Insulin is one of those words that everybody’s heard of, but many can’t actually explain. Asked what it is and why it’s important, they shuffle their feet and uncomfortably shrug their shoulders. For those people concerned with controlling their body fat levels (and who isn’t?) that creates a problem. Insulin, you see, has a critical part to play in determining whether your body is lean and mean or flabby and lethargic. Let’s find out how.
The Carb / Insulin Connection
Every piece of food that we eat travels down into our stomach and is broken down into small particles that travel through the gastro-intestinal tract. When that food is in the form of carbohydrate it gets broken down into glucose. Now, your body can only use so much of that glucose at any one time. What doesn’t get used gets stored by your body. To transport that spill-over glucose to its storage site, your body produces a hormone called insulin. You could liken insulin to a railway carriage cart that carries glucose around the body.
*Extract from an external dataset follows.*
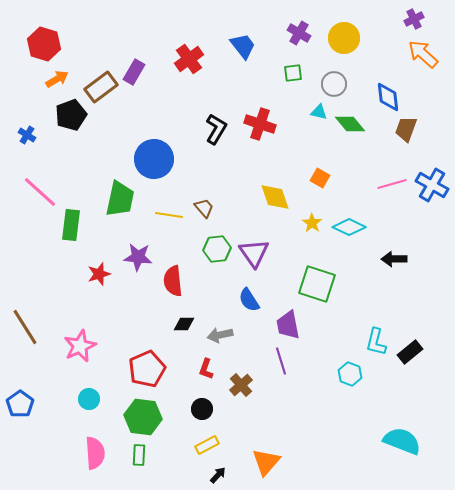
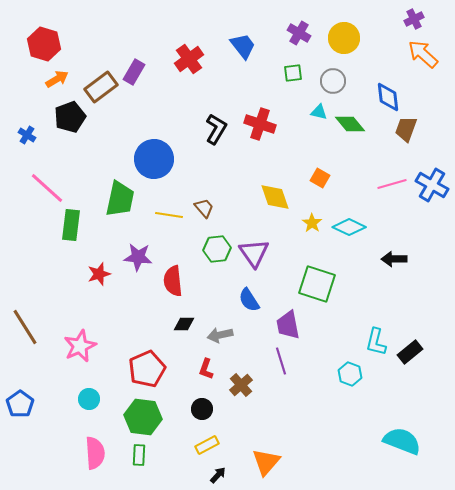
gray circle at (334, 84): moved 1 px left, 3 px up
black pentagon at (71, 115): moved 1 px left, 2 px down
pink line at (40, 192): moved 7 px right, 4 px up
If the body didn’t produce insulin, we’d end up with a whole lot of excess sugar in the blood. This would make the blood extremely thick and difficult to move through the veins and arteries. This would require the heart to pump a lot harder to move the blood around the body.
The Fat Storage Train
There are only a couple of places that the insulin can carry the extra glucose to. The first place is the liver. There it will either be used or moved on to the next location, which is the muscle cell. The more muscle we have, the more glucose is required for maintenance and energy. That’s why the more muscle you have, the leaner you will be. If the muscle cell rejects the glucose that is offered to it because it’s already saturated, that glucose will then be stored as body fat.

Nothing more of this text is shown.